Dataset records:
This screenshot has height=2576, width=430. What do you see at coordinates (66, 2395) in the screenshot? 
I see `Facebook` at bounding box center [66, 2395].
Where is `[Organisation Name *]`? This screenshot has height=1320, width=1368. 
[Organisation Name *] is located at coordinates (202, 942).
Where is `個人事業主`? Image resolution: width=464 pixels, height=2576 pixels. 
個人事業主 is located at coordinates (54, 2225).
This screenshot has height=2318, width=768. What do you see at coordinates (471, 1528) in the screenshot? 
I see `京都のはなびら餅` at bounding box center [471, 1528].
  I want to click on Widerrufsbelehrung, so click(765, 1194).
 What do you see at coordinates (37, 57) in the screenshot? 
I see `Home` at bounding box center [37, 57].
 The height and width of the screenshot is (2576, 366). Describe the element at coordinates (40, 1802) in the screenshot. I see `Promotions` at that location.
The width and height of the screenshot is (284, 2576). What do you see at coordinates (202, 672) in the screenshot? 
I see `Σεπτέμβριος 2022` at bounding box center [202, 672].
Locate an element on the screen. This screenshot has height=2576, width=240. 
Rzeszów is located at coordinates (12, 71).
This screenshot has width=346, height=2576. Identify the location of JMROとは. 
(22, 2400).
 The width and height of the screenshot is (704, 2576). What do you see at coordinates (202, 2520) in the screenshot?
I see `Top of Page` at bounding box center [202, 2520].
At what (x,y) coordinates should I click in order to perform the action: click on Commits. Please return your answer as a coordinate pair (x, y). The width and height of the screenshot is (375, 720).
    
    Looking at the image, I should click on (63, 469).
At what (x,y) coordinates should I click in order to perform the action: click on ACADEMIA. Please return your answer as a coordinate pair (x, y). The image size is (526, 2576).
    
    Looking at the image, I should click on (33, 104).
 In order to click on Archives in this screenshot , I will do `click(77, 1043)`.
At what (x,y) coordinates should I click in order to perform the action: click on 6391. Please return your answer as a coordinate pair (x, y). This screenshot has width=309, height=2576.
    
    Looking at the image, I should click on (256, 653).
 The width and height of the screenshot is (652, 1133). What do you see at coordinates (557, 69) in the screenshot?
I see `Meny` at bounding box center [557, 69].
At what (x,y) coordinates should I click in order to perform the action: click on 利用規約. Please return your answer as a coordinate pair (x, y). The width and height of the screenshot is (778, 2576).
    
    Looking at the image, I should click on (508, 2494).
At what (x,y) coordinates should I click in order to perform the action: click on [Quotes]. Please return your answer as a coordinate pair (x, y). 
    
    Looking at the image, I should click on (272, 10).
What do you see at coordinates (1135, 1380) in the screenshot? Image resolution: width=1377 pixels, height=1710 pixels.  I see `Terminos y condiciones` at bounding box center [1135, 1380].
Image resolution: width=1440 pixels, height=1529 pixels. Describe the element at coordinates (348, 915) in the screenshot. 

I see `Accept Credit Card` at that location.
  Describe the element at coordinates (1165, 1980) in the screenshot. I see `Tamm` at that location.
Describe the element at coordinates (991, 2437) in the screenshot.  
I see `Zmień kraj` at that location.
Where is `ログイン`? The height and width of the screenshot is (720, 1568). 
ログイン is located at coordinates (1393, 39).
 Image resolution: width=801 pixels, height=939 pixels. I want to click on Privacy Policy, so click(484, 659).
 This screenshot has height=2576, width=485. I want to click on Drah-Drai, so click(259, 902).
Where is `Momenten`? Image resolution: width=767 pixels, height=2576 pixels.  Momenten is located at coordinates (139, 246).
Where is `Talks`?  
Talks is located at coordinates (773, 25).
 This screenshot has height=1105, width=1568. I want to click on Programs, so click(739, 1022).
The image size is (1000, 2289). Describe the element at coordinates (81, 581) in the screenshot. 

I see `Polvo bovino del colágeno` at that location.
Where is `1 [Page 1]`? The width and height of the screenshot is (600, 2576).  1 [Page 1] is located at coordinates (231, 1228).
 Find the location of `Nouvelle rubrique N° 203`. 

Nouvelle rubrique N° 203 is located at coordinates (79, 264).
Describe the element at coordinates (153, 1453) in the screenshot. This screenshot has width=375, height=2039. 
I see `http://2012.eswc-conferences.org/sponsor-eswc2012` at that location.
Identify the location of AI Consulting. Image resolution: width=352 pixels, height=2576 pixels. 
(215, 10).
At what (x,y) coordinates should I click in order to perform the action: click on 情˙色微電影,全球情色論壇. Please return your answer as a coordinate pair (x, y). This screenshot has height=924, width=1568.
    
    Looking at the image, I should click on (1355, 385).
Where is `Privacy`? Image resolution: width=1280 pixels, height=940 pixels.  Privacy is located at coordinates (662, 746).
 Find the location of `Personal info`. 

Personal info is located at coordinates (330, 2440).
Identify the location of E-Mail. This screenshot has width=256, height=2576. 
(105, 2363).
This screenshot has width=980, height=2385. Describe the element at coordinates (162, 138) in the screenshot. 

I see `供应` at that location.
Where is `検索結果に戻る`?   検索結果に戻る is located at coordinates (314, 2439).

What to do: With no words changed, transcribe the records above.

Solution to this problem:
This screenshot has height=2576, width=430. What do you see at coordinates (66, 2395) in the screenshot? 
I see `Facebook` at bounding box center [66, 2395].
Where is `[Organisation Name *]`? This screenshot has height=1320, width=1368. 
[Organisation Name *] is located at coordinates (202, 942).
Where is `個人事業主`? Image resolution: width=464 pixels, height=2576 pixels. 
個人事業主 is located at coordinates (54, 2225).
This screenshot has height=2318, width=768. What do you see at coordinates (471, 1528) in the screenshot? 
I see `京都のはなびら餅` at bounding box center [471, 1528].
  I want to click on Widerrufsbelehrung, so click(765, 1194).
 What do you see at coordinates (37, 57) in the screenshot? 
I see `Home` at bounding box center [37, 57].
 The height and width of the screenshot is (2576, 366). Describe the element at coordinates (40, 1802) in the screenshot. I see `Promotions` at that location.
The width and height of the screenshot is (284, 2576). What do you see at coordinates (202, 672) in the screenshot? 
I see `Σεπτέμβριος 2022` at bounding box center [202, 672].
Locate an element on the screen. This screenshot has height=2576, width=240. 
Rzeszów is located at coordinates (12, 71).
This screenshot has width=346, height=2576. Identify the location of JMROとは. 
(22, 2400).
 The width and height of the screenshot is (704, 2576). What do you see at coordinates (202, 2520) in the screenshot?
I see `Top of Page` at bounding box center [202, 2520].
At what (x,y) coordinates should I click in order to perform the action: click on Commits. Please return your answer as a coordinate pair (x, y). The width and height of the screenshot is (375, 720).
    
    Looking at the image, I should click on (63, 469).
At what (x,y) coordinates should I click in order to perform the action: click on ACADEMIA. Please return your answer as a coordinate pair (x, y). The image size is (526, 2576).
    
    Looking at the image, I should click on (33, 104).
 In order to click on Archives in this screenshot , I will do `click(77, 1043)`.
At what (x,y) coordinates should I click in order to perform the action: click on 6391. Please return your answer as a coordinate pair (x, y). This screenshot has width=309, height=2576.
    
    Looking at the image, I should click on (256, 653).
 The width and height of the screenshot is (652, 1133). What do you see at coordinates (557, 69) in the screenshot?
I see `Meny` at bounding box center [557, 69].
At what (x,y) coordinates should I click in order to perform the action: click on 利用規約. Please return your answer as a coordinate pair (x, y). The width and height of the screenshot is (778, 2576).
    
    Looking at the image, I should click on (508, 2494).
At what (x,y) coordinates should I click in order to perform the action: click on [Quotes]. Please return your answer as a coordinate pair (x, y). 
    
    Looking at the image, I should click on (272, 10).
What do you see at coordinates (1135, 1380) in the screenshot? Image resolution: width=1377 pixels, height=1710 pixels.  I see `Terminos y condiciones` at bounding box center [1135, 1380].
Image resolution: width=1440 pixels, height=1529 pixels. Describe the element at coordinates (348, 915) in the screenshot. 

I see `Accept Credit Card` at that location.
  Describe the element at coordinates (1165, 1980) in the screenshot. I see `Tamm` at that location.
Describe the element at coordinates (991, 2437) in the screenshot.  
I see `Zmień kraj` at that location.
Where is `ログイン`? The height and width of the screenshot is (720, 1568). 
ログイン is located at coordinates (1393, 39).
 Image resolution: width=801 pixels, height=939 pixels. I want to click on Privacy Policy, so click(484, 659).
 This screenshot has height=2576, width=485. I want to click on Drah-Drai, so click(259, 902).
Where is `Momenten`? Image resolution: width=767 pixels, height=2576 pixels.  Momenten is located at coordinates (139, 246).
Where is `Talks`?  
Talks is located at coordinates (773, 25).
 This screenshot has height=1105, width=1568. I want to click on Programs, so click(739, 1022).
The image size is (1000, 2289). Describe the element at coordinates (81, 581) in the screenshot. 

I see `Polvo bovino del colágeno` at that location.
Where is `1 [Page 1]`? The width and height of the screenshot is (600, 2576).  1 [Page 1] is located at coordinates (231, 1228).
 Find the location of `Nouvelle rubrique N° 203`. 

Nouvelle rubrique N° 203 is located at coordinates (79, 264).
Describe the element at coordinates (153, 1453) in the screenshot. This screenshot has width=375, height=2039. 
I see `http://2012.eswc-conferences.org/sponsor-eswc2012` at that location.
Identify the location of AI Consulting. Image resolution: width=352 pixels, height=2576 pixels. 
(215, 10).
At what (x,y) coordinates should I click in order to perform the action: click on 情˙色微電影,全球情色論壇. Please return your answer as a coordinate pair (x, y). This screenshot has height=924, width=1568.
    
    Looking at the image, I should click on (1355, 385).
Where is `Privacy`? Image resolution: width=1280 pixels, height=940 pixels.  Privacy is located at coordinates (662, 746).
 Find the location of `Personal info`. 

Personal info is located at coordinates (330, 2440).
Identify the location of E-Mail. This screenshot has width=256, height=2576. 
(105, 2363).
This screenshot has width=980, height=2385. Describe the element at coordinates (162, 138) in the screenshot. 

I see `供应` at that location.
Where is `検索結果に戻る`?   検索結果に戻る is located at coordinates (314, 2439).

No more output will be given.